**THE TASK:** Return exactly those lines of the material below that fall between the line holding "White (771, 403)" and the line holding "Bumpers (0) (346, 407)", inclusive.

-- Opening Marker --

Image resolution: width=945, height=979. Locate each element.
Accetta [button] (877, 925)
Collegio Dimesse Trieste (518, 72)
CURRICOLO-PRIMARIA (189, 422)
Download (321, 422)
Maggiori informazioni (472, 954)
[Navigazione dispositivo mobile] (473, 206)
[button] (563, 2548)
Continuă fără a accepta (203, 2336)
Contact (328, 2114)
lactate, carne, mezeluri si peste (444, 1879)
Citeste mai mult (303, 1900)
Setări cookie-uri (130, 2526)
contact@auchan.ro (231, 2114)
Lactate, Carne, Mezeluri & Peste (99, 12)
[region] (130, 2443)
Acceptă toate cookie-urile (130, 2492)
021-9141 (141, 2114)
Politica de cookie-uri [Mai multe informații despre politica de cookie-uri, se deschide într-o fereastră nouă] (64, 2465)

-- Closing Marker --
-- Opening Marker --

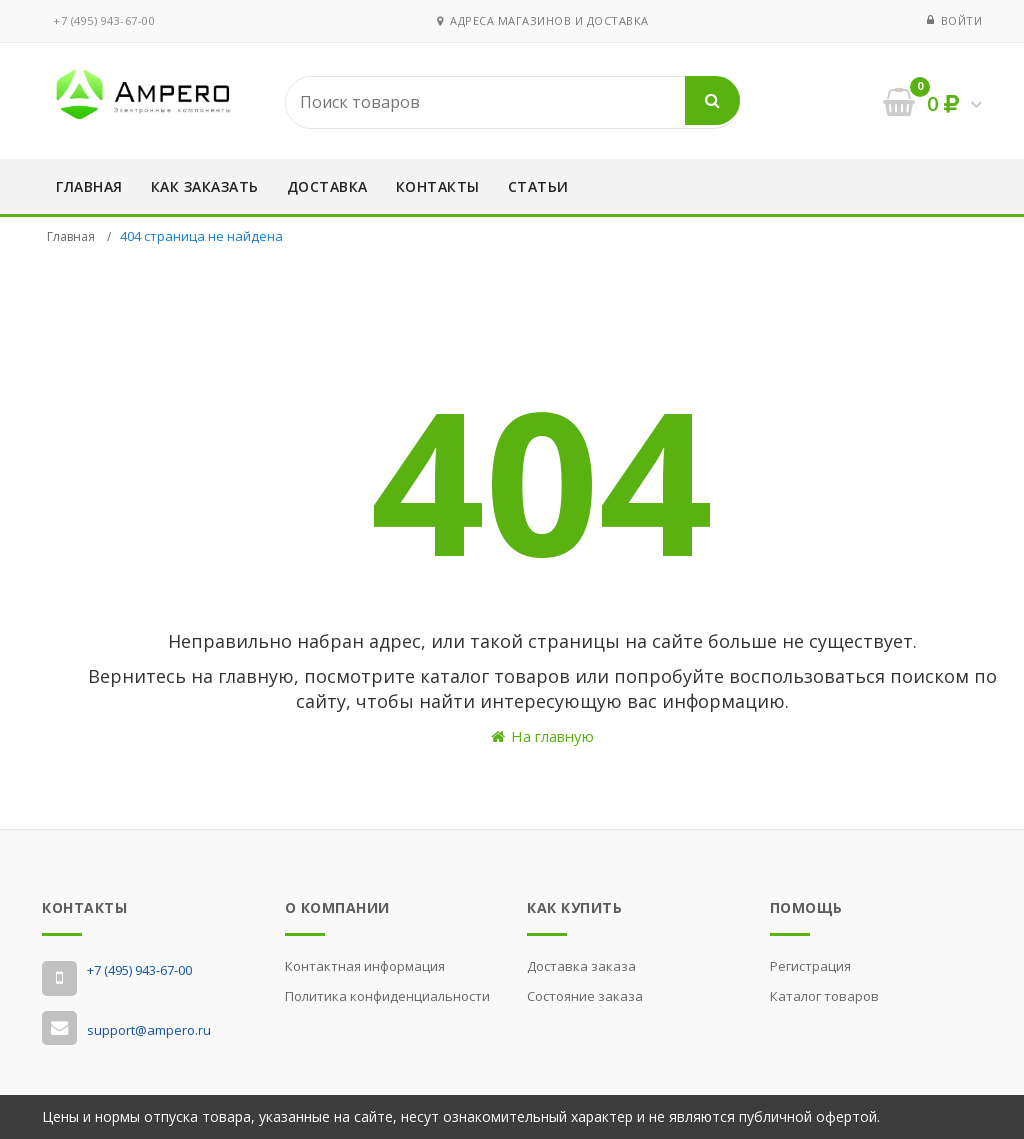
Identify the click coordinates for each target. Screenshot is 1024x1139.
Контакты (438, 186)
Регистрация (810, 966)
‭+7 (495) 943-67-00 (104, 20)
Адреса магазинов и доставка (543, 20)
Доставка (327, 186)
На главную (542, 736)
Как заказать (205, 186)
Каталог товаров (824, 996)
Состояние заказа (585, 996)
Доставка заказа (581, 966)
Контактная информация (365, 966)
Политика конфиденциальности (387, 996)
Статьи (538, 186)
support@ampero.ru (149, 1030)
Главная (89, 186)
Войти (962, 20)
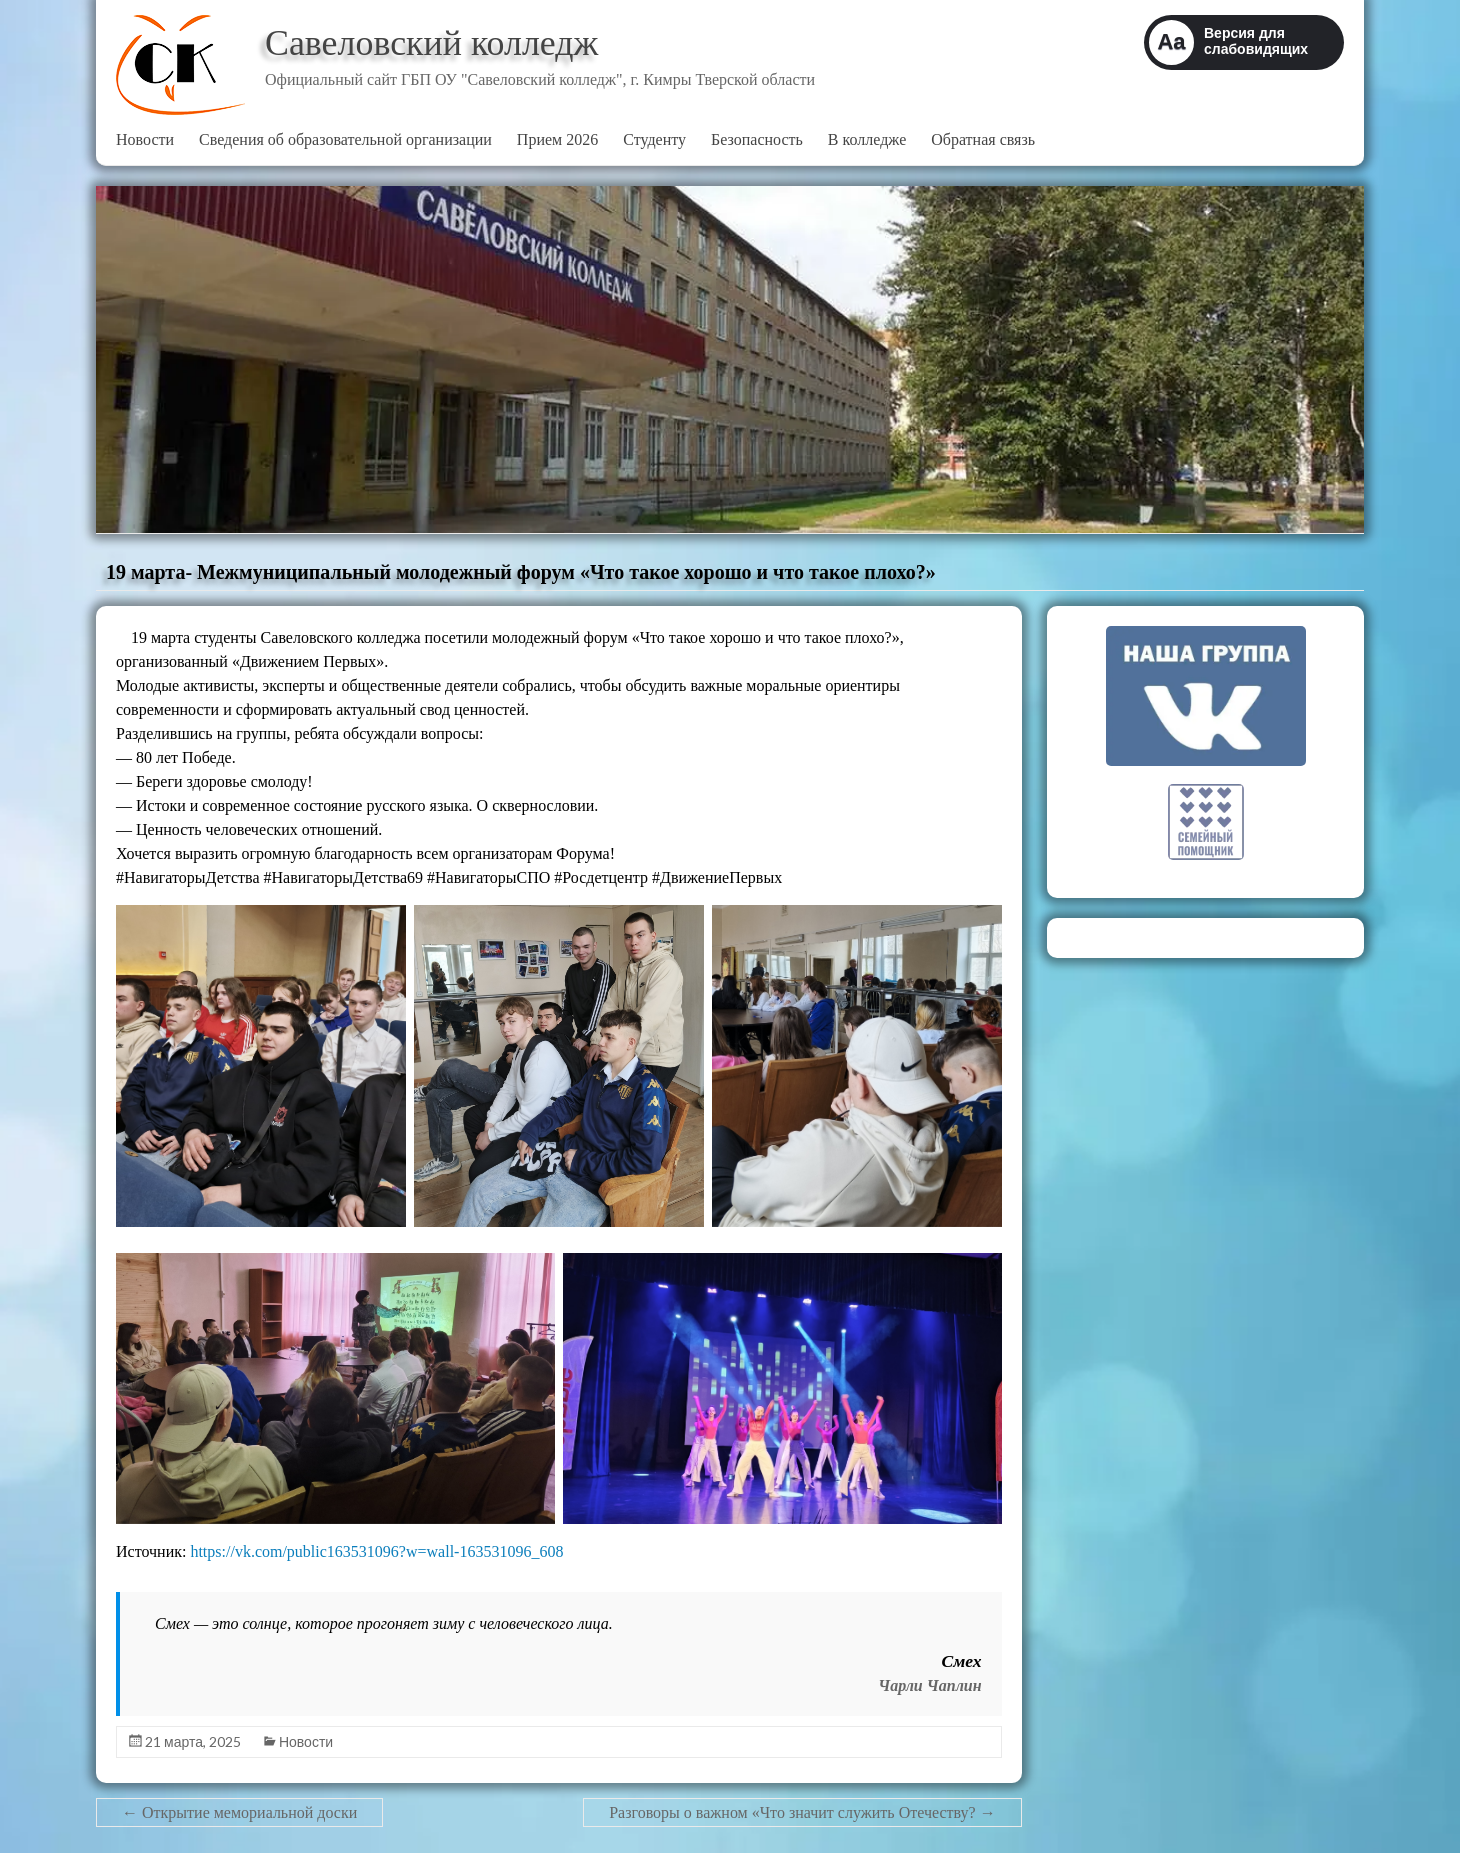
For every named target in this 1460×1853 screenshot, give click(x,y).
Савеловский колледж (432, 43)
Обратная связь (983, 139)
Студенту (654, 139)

-- Closing Marker --
-- Opening Marker --

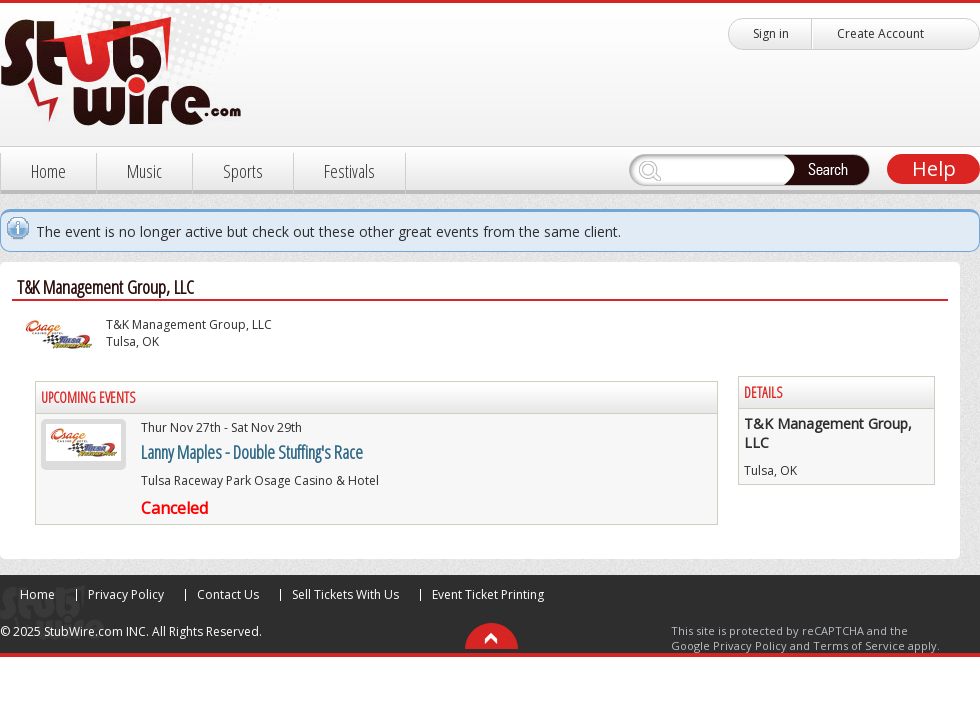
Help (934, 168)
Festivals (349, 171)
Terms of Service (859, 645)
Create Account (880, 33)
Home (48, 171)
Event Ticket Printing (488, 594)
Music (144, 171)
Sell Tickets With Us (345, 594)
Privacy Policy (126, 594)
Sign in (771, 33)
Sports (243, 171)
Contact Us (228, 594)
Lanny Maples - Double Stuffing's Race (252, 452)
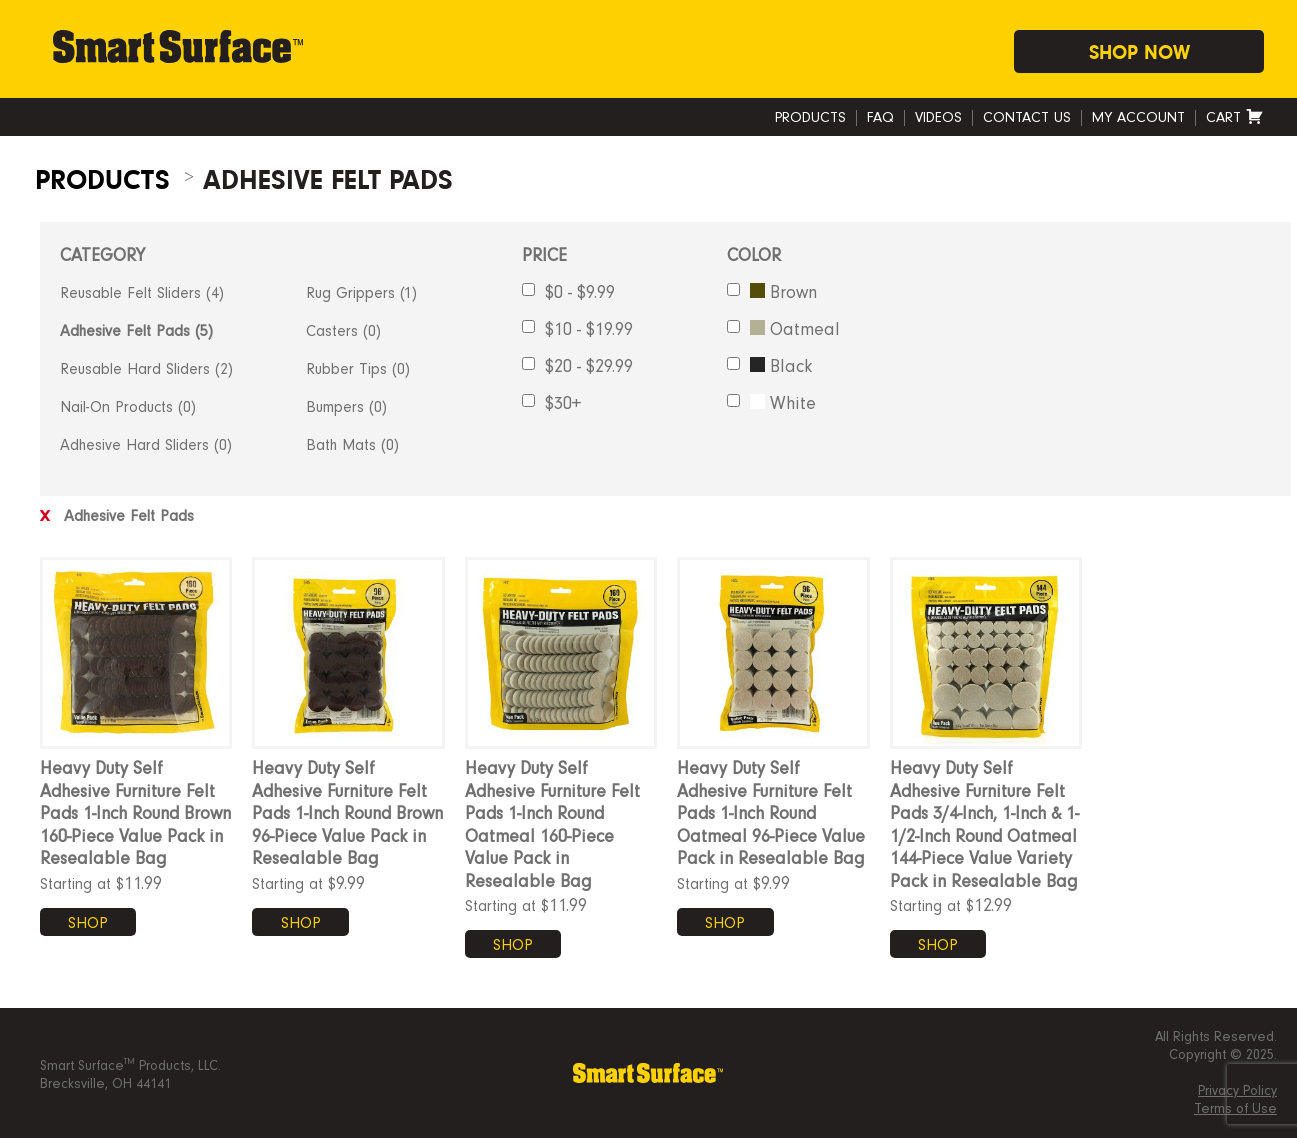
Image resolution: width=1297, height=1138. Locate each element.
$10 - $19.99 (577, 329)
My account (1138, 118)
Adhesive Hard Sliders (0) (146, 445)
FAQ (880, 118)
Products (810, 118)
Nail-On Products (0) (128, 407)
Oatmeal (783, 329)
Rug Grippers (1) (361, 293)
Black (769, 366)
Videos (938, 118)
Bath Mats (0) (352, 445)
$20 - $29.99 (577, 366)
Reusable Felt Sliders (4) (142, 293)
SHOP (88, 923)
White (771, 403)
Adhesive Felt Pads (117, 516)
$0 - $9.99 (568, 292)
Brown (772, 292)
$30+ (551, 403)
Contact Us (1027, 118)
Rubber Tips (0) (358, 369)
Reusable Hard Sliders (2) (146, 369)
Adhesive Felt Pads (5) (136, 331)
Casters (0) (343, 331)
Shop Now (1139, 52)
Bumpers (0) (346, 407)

-- Closing Marker --

**OUTPUT OF THE TASK:**
White (771, 403)
Adhesive Felt Pads (117, 516)
$0 - $9.99 (568, 292)
Brown (772, 292)
$30+ (551, 403)
Contact Us (1027, 118)
Rubber Tips (0) (358, 369)
Reusable Hard Sliders (2) (146, 369)
Adhesive Felt Pads (5) (136, 331)
Casters (0) (343, 331)
Shop Now (1139, 52)
Bumpers (0) (346, 407)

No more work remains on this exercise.